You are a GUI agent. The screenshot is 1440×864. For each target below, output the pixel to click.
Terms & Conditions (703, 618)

---

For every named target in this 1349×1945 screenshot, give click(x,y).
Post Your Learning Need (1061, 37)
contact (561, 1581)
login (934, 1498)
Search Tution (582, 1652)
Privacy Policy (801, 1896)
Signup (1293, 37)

WHAT THE TASK ASKS – Output exactly one stretch of the listing: from the line containing "For every named" through the line containing "Signup (1293, 37)", both end lines included.

TASK ANSWER –
For every named target in this 1349×1945 screenshot, give click(x,y).
Post Your Learning Need (1061, 37)
contact (561, 1581)
login (934, 1498)
Search Tution (582, 1652)
Privacy Policy (801, 1896)
Signup (1293, 37)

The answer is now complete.